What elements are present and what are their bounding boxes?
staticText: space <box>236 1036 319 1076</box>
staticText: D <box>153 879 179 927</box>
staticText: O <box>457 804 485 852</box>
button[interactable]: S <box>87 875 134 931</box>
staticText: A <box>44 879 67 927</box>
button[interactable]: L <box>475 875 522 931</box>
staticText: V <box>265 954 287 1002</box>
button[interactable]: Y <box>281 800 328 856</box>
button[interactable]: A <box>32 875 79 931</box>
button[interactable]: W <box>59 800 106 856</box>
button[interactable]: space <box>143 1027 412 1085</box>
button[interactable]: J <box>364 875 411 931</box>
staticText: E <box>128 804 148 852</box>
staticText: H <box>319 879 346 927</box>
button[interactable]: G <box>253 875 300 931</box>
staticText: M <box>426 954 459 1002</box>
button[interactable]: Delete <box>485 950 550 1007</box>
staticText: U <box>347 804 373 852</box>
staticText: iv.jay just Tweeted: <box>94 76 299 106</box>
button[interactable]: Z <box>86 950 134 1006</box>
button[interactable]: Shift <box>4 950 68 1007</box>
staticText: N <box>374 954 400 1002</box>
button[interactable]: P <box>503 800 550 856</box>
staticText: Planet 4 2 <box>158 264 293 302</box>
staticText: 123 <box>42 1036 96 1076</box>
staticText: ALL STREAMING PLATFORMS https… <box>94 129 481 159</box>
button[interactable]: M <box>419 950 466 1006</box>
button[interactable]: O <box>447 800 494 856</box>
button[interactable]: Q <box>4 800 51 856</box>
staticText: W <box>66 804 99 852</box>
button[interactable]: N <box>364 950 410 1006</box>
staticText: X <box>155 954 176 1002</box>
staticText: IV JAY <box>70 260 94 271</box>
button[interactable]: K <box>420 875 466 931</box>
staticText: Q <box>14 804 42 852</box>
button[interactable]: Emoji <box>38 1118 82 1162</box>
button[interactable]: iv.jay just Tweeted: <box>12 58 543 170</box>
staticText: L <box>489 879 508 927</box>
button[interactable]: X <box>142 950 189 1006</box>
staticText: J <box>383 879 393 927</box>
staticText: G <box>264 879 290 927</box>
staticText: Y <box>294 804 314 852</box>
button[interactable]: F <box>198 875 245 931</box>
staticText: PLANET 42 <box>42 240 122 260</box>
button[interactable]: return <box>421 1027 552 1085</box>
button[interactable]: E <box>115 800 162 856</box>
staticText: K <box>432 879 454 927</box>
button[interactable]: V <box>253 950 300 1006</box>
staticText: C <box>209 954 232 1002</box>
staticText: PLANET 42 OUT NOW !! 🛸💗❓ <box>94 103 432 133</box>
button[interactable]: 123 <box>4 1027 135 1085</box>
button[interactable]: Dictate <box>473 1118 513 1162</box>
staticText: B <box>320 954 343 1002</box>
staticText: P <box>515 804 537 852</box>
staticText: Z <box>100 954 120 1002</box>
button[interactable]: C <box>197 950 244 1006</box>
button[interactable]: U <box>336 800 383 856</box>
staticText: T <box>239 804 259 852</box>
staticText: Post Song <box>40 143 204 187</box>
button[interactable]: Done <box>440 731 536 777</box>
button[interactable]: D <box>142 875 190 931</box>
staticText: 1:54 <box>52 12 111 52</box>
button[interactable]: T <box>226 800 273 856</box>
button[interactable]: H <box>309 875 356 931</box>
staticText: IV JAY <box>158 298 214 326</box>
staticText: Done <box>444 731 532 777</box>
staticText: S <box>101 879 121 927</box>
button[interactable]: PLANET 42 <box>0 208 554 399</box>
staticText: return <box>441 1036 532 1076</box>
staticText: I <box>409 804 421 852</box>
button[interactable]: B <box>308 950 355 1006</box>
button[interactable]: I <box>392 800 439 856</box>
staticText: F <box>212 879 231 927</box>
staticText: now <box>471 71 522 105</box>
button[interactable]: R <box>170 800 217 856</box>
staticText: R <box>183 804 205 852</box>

# Exercise brief
What the exercise needs is every record again, word for word.

# Your solution
What elements are present and what are their bounding boxes?
staticText: space <box>236 1036 319 1076</box>
staticText: D <box>153 879 179 927</box>
staticText: O <box>457 804 485 852</box>
button[interactable]: S <box>87 875 134 931</box>
staticText: A <box>44 879 67 927</box>
button[interactable]: L <box>475 875 522 931</box>
staticText: V <box>265 954 287 1002</box>
button[interactable]: Y <box>281 800 328 856</box>
button[interactable]: A <box>32 875 79 931</box>
button[interactable]: W <box>59 800 106 856</box>
button[interactable]: space <box>143 1027 412 1085</box>
button[interactable]: J <box>364 875 411 931</box>
staticText: E <box>128 804 148 852</box>
staticText: H <box>319 879 346 927</box>
button[interactable]: G <box>253 875 300 931</box>
staticText: M <box>426 954 459 1002</box>
button[interactable]: Delete <box>485 950 550 1007</box>
staticText: U <box>347 804 373 852</box>
staticText: iv.jay just Tweeted: <box>94 76 299 106</box>
button[interactable]: Z <box>86 950 134 1006</box>
button[interactable]: Shift <box>4 950 68 1007</box>
staticText: N <box>374 954 400 1002</box>
button[interactable]: P <box>503 800 550 856</box>
staticText: Planet 4 2 <box>158 264 293 302</box>
staticText: 123 <box>42 1036 96 1076</box>
staticText: ALL STREAMING PLATFORMS https… <box>94 129 481 159</box>
button[interactable]: M <box>419 950 466 1006</box>
button[interactable]: O <box>447 800 494 856</box>
button[interactable]: Q <box>4 800 51 856</box>
staticText: W <box>66 804 99 852</box>
button[interactable]: N <box>364 950 410 1006</box>
staticText: X <box>155 954 176 1002</box>
staticText: IV JAY <box>70 260 94 271</box>
button[interactable]: K <box>420 875 466 931</box>
staticText: Q <box>14 804 42 852</box>
button[interactable]: Emoji <box>38 1118 82 1162</box>
button[interactable]: iv.jay just Tweeted: <box>12 58 543 170</box>
staticText: L <box>489 879 508 927</box>
button[interactable]: X <box>142 950 189 1006</box>
staticText: J <box>383 879 393 927</box>
staticText: G <box>264 879 290 927</box>
staticText: Y <box>294 804 314 852</box>
button[interactable]: F <box>198 875 245 931</box>
staticText: PLANET 42 <box>42 240 122 260</box>
button[interactable]: return <box>421 1027 552 1085</box>
button[interactable]: E <box>115 800 162 856</box>
staticText: K <box>432 879 454 927</box>
button[interactable]: V <box>253 950 300 1006</box>
staticText: C <box>209 954 232 1002</box>
staticText: PLANET 42 OUT NOW !! 🛸💗❓ <box>94 103 432 133</box>
button[interactable]: 123 <box>4 1027 135 1085</box>
button[interactable]: Dictate <box>473 1118 513 1162</box>
staticText: B <box>320 954 343 1002</box>
staticText: P <box>515 804 537 852</box>
staticText: Z <box>100 954 120 1002</box>
button[interactable]: C <box>197 950 244 1006</box>
button[interactable]: U <box>336 800 383 856</box>
staticText: T <box>239 804 259 852</box>
staticText: Post Song <box>40 143 204 187</box>
button[interactable]: Done <box>440 731 536 777</box>
button[interactable]: D <box>142 875 190 931</box>
staticText: 1:54 <box>52 12 111 52</box>
button[interactable]: T <box>226 800 273 856</box>
button[interactable]: H <box>309 875 356 931</box>
staticText: IV JAY <box>158 298 214 326</box>
staticText: Done <box>444 731 532 777</box>
staticText: S <box>101 879 121 927</box>
button[interactable]: PLANET 42 <box>0 208 554 399</box>
staticText: return <box>441 1036 532 1076</box>
staticText: I <box>409 804 421 852</box>
button[interactable]: B <box>308 950 355 1006</box>
button[interactable]: I <box>392 800 439 856</box>
staticText: F <box>212 879 231 927</box>
staticText: now <box>471 71 522 105</box>
button[interactable]: R <box>170 800 217 856</box>
staticText: R <box>183 804 205 852</box>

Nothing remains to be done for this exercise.